Even during the storm, the hospital never closed.

When it was over, the staff barely had time to take stock. All but two clinics around Puerto Rico were immediately reopened. In Ponce in the south and Areciba west of San Juan on the northern shore – where clinics were badly damaged -- doctors and pharmacists were in place to give patients prescriptions, equipment and basic services.

“This wasn’t a regular hurricane,” Torres said. “It was like a nuclear bomb hurricane.”

With thousands of homes damaged or destroyed, and much of the island lacking power or running water, it quickly became apparent that staff and patients were in crisis.

Meanwhile, patients kept coming.

To keep up with the intense pace the VA mobilized volunteers from around the United States, under a program called Disaster Emergency Medical Personnel System, or DEMPS.

Since mid-October, more than 400 volunteers – from doctors and nurses to administrative personnel – have worked in Puerto Rico in two-week rotations.

“It’s challenging but really rewarding,” said Charity Haddican, a volunteer from the VA in Sioux Falls, S.D. The primary care and women’s health nurse was inspired by her Puerto Rican colleagues to help any way she could.

“I am a nurse but if I can run to the lab or if I can take a person to X-ray to save a person that normally works here some steps – even mopping the floor -- I just want to give them a hand,” she said.

Helping veterans

There are 93,000 veterans in Puerto Rico – 67,000 enrolled with the VA.

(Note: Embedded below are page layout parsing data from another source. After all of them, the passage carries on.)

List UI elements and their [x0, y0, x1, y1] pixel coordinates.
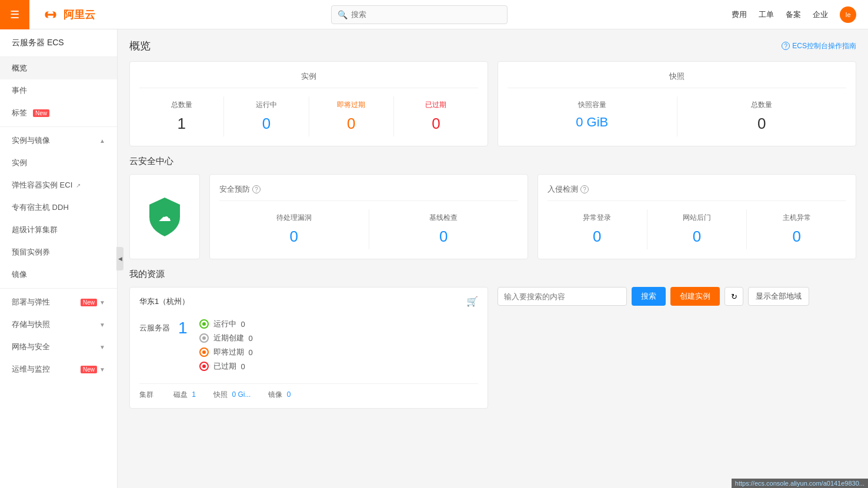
stat-total: 总数量 1 — [139, 96, 224, 136]
search-button[interactable]: 搜索 — [632, 287, 666, 306]
sidebar-item-hpc[interactable]: 超级计算集群 — [0, 219, 117, 241]
sidebar-events-label: 事件 — [12, 85, 27, 96]
sidebar-item-overview[interactable]: 概览 — [0, 57, 117, 79]
show-all-regions-button[interactable]: 显示全部地域 — [748, 287, 809, 306]
intrusion-detection-card: 入侵检测 ? 异常登录 0 网站后门 0 主机异常 0 — [538, 174, 856, 259]
sidebar-tags-label: 标签 — [12, 108, 27, 118]
image-label: 镜像 — [12, 269, 27, 280]
snap-capacity-value[interactable]: 0 GiB — [513, 115, 671, 130]
sidebar-toggle-button[interactable]: ◀ — [116, 247, 123, 270]
svg-text:☁: ☁ — [158, 209, 171, 224]
sidebar-section-storage[interactable]: 存储与快照 ▼ — [0, 313, 117, 336]
dot-expired — [199, 362, 209, 371]
refresh-icon: ↻ — [731, 292, 737, 301]
footer-snapshot-value: 0 Gi... — [232, 390, 251, 399]
ddh-label: 专有宿主机 DDH — [12, 202, 69, 213]
baseline-value[interactable]: 0 — [375, 228, 513, 246]
footer-cluster[interactable]: 集群 — [139, 390, 156, 400]
baseline-stat: 基线检查 0 — [369, 209, 519, 249]
page-header: 概览 ? ECS控制台操作指南 — [129, 39, 856, 53]
snap-total-label: 总数量 — [683, 100, 841, 110]
sidebar-overview-label: 概览 — [12, 63, 27, 73]
security-shield-panel: ☁ — [129, 174, 200, 259]
nav-item-备案[interactable]: 备案 — [786, 9, 801, 20]
snap-total-value[interactable]: 0 — [683, 115, 841, 133]
status-expired-count: 0 — [241, 362, 245, 371]
footer-image-value: 0 — [287, 390, 291, 399]
status-recent-count: 0 — [249, 334, 253, 343]
ecs-label-text: 云服务器 1 — [139, 319, 188, 337]
sidebar-item-ddh[interactable]: 专有宿主机 DDH — [0, 196, 117, 219]
safety-prevention-card: 安全预防 ? 待处理漏洞 0 基线检查 0 — [209, 174, 528, 259]
webshell-stat: 网站后门 0 — [647, 209, 747, 249]
stat-running-value[interactable]: 0 — [230, 115, 302, 133]
intrusion-card-title: 入侵检测 ? — [547, 184, 846, 201]
section-network-label: 网络与安全 — [12, 342, 50, 352]
ecs-count-value[interactable]: 1 — [178, 319, 188, 337]
instance-card: 实例 总数量 1 运行中 0 即将过期 0 已过期 — [129, 61, 488, 146]
sidebar-item-tags[interactable]: 标签 New — [0, 102, 117, 124]
host-abnormal-value[interactable]: 0 — [753, 228, 840, 246]
vuln-value[interactable]: 0 — [225, 228, 363, 246]
page-title: 概览 — [129, 39, 151, 53]
divider-2 — [0, 288, 117, 289]
snap-total: 总数量 0 — [677, 96, 847, 136]
deploy-new-badge: New — [81, 299, 97, 306]
stat-expired: 已过期 0 — [394, 96, 478, 136]
sidebar-section-ops[interactable]: 运维与监控 New ▼ — [0, 358, 117, 380]
abnormal-login-value[interactable]: 0 — [553, 228, 641, 246]
resource-search-input[interactable] — [498, 287, 627, 306]
search-input[interactable] — [351, 10, 501, 19]
nav-item-费用[interactable]: 费用 — [732, 9, 747, 20]
snap-capacity-label: 快照容量 — [513, 100, 671, 110]
help-icon: ? — [782, 42, 790, 50]
main-content: 概览 ? ECS控制台操作指南 实例 总数量 1 运行中 0 — [118, 29, 868, 488]
footer-image-label: 镜像 — [268, 390, 282, 399]
sidebar-item-eci[interactable]: 弹性容器实例 ECI ↗ — [0, 174, 117, 196]
status-running-count: 0 — [241, 320, 245, 329]
webshell-value[interactable]: 0 — [653, 228, 741, 246]
sidebar-item-ecs[interactable]: 实例 — [0, 152, 117, 174]
stat-expiring-label: 即将过期 — [315, 100, 388, 110]
vuln-stat: 待处理漏洞 0 — [219, 209, 369, 249]
nav-item-企业[interactable]: 企业 — [813, 9, 828, 20]
instance-stats: 总数量 1 运行中 0 即将过期 0 已过期 0 — [139, 96, 478, 136]
footer-snapshot[interactable]: 快照 0 Gi... — [213, 390, 251, 400]
footer-image[interactable]: 镜像 0 — [268, 390, 291, 400]
avatar[interactable]: Ie — [840, 6, 856, 23]
sidebar-item-events[interactable]: 事件 — [0, 79, 117, 102]
status-expiring: 即将过期 0 — [199, 347, 478, 357]
divider-1 — [0, 126, 117, 127]
chevron-down-icon-storage: ▼ — [99, 322, 105, 328]
sidebar-section-network[interactable]: 网络与安全 ▼ — [0, 336, 117, 358]
ops-new-badge: New — [81, 366, 97, 373]
ecs-label: 实例 — [12, 158, 27, 168]
external-link-icon: ↗ — [76, 182, 81, 189]
nav-item-工单[interactable]: 工单 — [759, 9, 774, 20]
create-instance-button[interactable]: 创建实例 — [670, 287, 720, 306]
stat-expired-label: 已过期 — [400, 100, 472, 110]
page-help-link[interactable]: ? ECS控制台操作指南 — [782, 41, 856, 51]
security-row: ☁ 安全预防 ? 待处理漏洞 0 基线检查 0 — [129, 174, 856, 259]
stat-expired-value[interactable]: 0 — [400, 115, 472, 133]
footer-disk[interactable]: 磁盘 1 — [173, 390, 196, 400]
ecs-status-list: 运行中 0 近期创建 0 即将过期 0 — [199, 319, 478, 372]
layout: 云服务器 ECS 概览 事件 标签 New 实例与镜像 ▲ 实例 弹性容器实例 … — [0, 29, 868, 488]
safety-info-icon[interactable]: ? — [252, 185, 261, 193]
stat-total-label: 总数量 — [145, 100, 218, 110]
chevron-up-icon: ▲ — [99, 138, 105, 144]
sidebar-section-instances[interactable]: 实例与镜像 ▲ — [0, 129, 117, 152]
hpc-label: 超级计算集群 — [12, 225, 58, 235]
cart-icon[interactable]: 🛒 — [466, 296, 478, 307]
status-running-label: 运行中 — [213, 319, 236, 329]
sidebar-item-image[interactable]: 镜像 — [0, 263, 117, 286]
refresh-button[interactable]: ↻ — [725, 287, 743, 306]
hamburger-button[interactable]: ☰ — [0, 0, 29, 29]
stat-total-value[interactable]: 1 — [145, 115, 218, 133]
search-box[interactable]: 🔍 — [331, 5, 508, 24]
sidebar-item-reserved[interactable]: 预留实例券 — [0, 241, 117, 263]
stat-expiring-value[interactable]: 0 — [315, 115, 388, 133]
snapshot-card-title: 快照 — [508, 71, 846, 88]
sidebar-section-deploy[interactable]: 部署与弹性 New ▼ — [0, 291, 117, 313]
intrusion-info-icon[interactable]: ? — [580, 185, 589, 193]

Military service makes people on the island extremely proud, said Torres, a retired Army veteran who served in Operation Iraqi Freedom. It was that pride that kept VA employees coming to work in the days and weeks after the hurricane, he said.

“Even with the challenges we faced every day, people came back to work for veterans,” he said.

In addition, Alonso said, in Puerto Rico sometimes veterans don’t feel fully appreciated on the mainland “in spite of their enormous contributions to our military.”

“So yes, we are very proud Puerto Rican veterans for our contribution.”

Dedication aside, the enormity of the disaster does weigh on the staff.

“We have had our fair share of breakdowns among employees,” said Alonso. “It’s been very emotionally charged.”

But people have shown an ability to adapt to their new reality, he said.

In the first days after the hurricane, Alonso said they were all so busy getting the hospital running that they couldn’t see the big picture. Communications were down. The switchboard couldn’t make calls.

But then he started seeing patients coming back, and saw the hospital’s ability to serve them. And he understood.

“It’s not about the setup of the hospital,” he said. “It’s not about the cellphone networks or the electrical grid. ... It’s not about the rescuers,” he said. “It’s about the patients.”

Saving lives

After Maria struck, VA staff around the island began seeking out the most vulnerable patients to make sure they were OK.

In Utuado, one of the hardest-hit areas where the storm washed out the main bridge connecting residents with supplies, staff had not heard from one patient in days, Torres said.

When they went to the man’s home, they saw it was badly damaged. They arranged to have him flown to San Juan for proper care.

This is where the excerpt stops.